Wednesday, April 29, 2015

Popular Culture

What do we mean by “popular culture?” Here is the definition from the Wikipedia:

Popular culture (or pop culture) is the culture—patterns of human activity and the symbolic structures that give such activities significance and importance—which are popular, well-liked or common. This is often defined or determined by the mass media. Popular culture is deemed as what is popular within the social context. … Popular culture is also suggested to be the widespread cultural elements in any given society that are perpetuated through that society’s vernacular language or lingua franca. It comprises the daily interactions, needs and desires and cultural ‘moments’ that make up the everyday lives of the mainstream. It can include any number of practices, including those pertaining to cooking, clothing, consumption and mass media, and the many facets of entertainment such as sport and theater. … Popular culture often contrasts with a more exclusive, even elitist “high culture,” that is, the culture of ruling social groups. The earliest use of “popular” in English was during the fifteenth century in law and politics, meaning “low … base … vulgar” and “of the common people” until the late eighteenth century by which time it began to mean “widespread” and gain in positive connotation. (Williams 1985)

Pop culture finds its expression in the mass circulation of items from areas such as fashion, music, sport and film. The world of pop culture has had a particular influence on art from the early 1960s on, through Pop Art. When modern pop culture began during the early 1950s, it made it harder for adults to participate. Today, most adults, their kids and grandchildren “participate” in pop culture directly or indirectly.

If “popular culture” is defined as those elements of culture that are widespread and accepted by the majority of any given society, then we can see immediately a striking and enormously definitive difference between the cultures of Jesus’ day and our own. We call it the “global village.” When life all over the planet moved no faster than the pace of a fast horse, and most often at the pace of a person, a people group could be almost completely isolated even from other groups that were geographically quite nearby.
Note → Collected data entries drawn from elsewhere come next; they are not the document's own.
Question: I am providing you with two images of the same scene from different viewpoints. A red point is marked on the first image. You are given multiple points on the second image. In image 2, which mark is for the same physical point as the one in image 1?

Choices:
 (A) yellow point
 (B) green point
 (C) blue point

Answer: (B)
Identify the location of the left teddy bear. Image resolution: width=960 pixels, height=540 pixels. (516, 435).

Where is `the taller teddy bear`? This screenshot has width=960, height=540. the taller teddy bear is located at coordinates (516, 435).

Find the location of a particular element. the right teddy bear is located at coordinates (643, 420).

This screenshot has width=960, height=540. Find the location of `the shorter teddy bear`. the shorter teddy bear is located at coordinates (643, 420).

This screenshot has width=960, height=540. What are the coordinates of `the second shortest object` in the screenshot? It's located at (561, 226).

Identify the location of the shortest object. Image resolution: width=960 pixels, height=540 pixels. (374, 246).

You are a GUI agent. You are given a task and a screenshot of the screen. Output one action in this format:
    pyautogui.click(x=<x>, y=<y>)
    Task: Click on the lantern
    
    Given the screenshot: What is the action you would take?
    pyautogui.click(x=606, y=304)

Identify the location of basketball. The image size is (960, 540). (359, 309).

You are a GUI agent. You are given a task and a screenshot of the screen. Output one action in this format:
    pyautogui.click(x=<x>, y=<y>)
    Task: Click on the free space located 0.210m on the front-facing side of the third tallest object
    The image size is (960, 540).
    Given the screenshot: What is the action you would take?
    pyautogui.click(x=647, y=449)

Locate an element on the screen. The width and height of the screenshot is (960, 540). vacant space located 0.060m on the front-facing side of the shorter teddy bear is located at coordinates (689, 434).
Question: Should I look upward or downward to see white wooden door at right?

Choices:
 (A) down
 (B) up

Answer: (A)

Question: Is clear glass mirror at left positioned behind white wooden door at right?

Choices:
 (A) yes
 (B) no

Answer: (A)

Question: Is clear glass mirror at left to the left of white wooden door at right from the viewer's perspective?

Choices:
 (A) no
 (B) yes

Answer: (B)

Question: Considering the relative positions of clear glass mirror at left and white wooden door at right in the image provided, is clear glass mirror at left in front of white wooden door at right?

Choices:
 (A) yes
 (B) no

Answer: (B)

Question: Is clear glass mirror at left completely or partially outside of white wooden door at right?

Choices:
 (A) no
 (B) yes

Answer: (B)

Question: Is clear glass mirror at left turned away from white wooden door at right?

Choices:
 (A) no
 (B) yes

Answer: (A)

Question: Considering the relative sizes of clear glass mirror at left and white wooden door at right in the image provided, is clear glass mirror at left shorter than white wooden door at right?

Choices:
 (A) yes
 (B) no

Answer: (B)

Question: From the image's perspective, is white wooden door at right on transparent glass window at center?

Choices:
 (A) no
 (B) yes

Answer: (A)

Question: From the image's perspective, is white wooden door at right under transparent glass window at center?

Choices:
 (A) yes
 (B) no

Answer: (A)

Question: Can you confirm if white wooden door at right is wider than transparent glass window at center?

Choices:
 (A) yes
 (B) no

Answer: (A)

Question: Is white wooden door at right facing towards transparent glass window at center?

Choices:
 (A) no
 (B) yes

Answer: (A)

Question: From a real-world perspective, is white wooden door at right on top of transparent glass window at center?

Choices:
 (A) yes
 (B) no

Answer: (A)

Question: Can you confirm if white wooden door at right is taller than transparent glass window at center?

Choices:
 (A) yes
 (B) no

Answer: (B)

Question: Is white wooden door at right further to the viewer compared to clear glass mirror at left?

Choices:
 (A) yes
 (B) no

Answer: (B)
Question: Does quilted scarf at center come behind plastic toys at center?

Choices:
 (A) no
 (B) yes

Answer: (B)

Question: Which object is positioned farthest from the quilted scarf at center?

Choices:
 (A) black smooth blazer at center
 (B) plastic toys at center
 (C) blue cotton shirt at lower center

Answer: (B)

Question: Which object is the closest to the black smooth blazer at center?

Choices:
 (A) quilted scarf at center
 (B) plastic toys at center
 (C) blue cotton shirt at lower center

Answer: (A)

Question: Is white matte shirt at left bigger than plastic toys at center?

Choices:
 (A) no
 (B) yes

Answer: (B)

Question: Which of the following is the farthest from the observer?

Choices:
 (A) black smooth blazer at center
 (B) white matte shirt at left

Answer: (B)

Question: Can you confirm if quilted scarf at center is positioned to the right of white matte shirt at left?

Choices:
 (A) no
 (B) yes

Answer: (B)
Someone in a village in China knew little about what went on even in the next valley, and nothing at all about what went on in a village in Guatemala, or even that such a place existed. Culture, art, and religion moved with trade and exploration, so Italy heard about Asia only a few decades after Marco Polo traveled there, and Galilee and Judea knew something about Egypt, the near East, and the eastern Mediterranean because they were centered in the intersection of many trade routes. But you could have an alien place called Samaria right between the two. “We don’t associate with those people.” We may not know much, but we know they’re different, and different is bad.

Human nature is what it is, and there are still enclaves and prejudice and us/them ways of thinking. There are still valleys in Appalachia or Quebec or maybe even neighborhoods in New York City or San Francisco, where people do things “the way they’ve always been done” and look with deep suspicion and mistrust on Outsiders. Only today, they have televisions and computers and cell phones in those valleys, and the world has shrunk mightily.
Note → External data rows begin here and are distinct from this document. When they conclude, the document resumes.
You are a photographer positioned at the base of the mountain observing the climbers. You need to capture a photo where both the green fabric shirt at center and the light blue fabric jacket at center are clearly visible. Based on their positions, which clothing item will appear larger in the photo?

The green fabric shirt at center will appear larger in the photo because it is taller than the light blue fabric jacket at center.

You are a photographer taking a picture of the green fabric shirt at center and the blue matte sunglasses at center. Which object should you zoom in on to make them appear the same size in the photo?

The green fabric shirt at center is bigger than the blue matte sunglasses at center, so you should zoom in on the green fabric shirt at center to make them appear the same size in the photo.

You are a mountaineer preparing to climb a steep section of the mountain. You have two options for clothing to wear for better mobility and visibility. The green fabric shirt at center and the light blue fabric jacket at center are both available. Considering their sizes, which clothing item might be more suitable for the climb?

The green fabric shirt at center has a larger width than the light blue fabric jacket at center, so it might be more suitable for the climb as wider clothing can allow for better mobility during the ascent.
So now we can talk about “pop culture” and mean a kind of people group so huge it would have been unimaginable in Jesus’ day. Now you can see Bantu and Brazilian, Indonesian and Inuit, Mongolian and Manx teenagers wearing blue jeans and little white earbuds created by North American pop culture and made in Asia. And they’re all texting each other about the latest episodes of television programs their parents never heard of.
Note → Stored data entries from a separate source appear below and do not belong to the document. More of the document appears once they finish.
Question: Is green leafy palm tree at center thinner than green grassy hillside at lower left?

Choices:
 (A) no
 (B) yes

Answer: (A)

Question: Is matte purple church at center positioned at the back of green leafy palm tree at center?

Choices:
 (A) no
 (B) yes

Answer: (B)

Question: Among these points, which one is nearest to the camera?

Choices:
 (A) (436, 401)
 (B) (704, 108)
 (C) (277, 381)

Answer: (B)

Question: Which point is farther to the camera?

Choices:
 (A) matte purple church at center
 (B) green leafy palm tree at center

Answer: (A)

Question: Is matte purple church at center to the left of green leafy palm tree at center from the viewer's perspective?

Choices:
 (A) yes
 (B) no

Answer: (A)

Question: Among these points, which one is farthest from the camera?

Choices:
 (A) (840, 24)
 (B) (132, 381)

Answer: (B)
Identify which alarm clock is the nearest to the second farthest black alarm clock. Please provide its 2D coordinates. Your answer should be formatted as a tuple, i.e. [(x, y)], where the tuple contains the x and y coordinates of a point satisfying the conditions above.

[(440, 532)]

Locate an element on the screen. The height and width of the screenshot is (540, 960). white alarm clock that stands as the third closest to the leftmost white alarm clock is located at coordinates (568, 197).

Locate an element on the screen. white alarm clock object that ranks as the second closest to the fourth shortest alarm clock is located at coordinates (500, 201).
Is it possible to figure out how Jesus wants us to live in this world, but not of it? How on earth can we even talk the same language as these millennial children, let alone reach them with the Everlasting Gospel that’s supposed to go to all tribes and kindred’s and nations? Perhaps we can list some of those cultural elements mentioned above, as well as others that we have concerns and quandaries about, look at them each in the life of Christ, and then formulate some questions we can ask ourselves when trying to make wise decisions.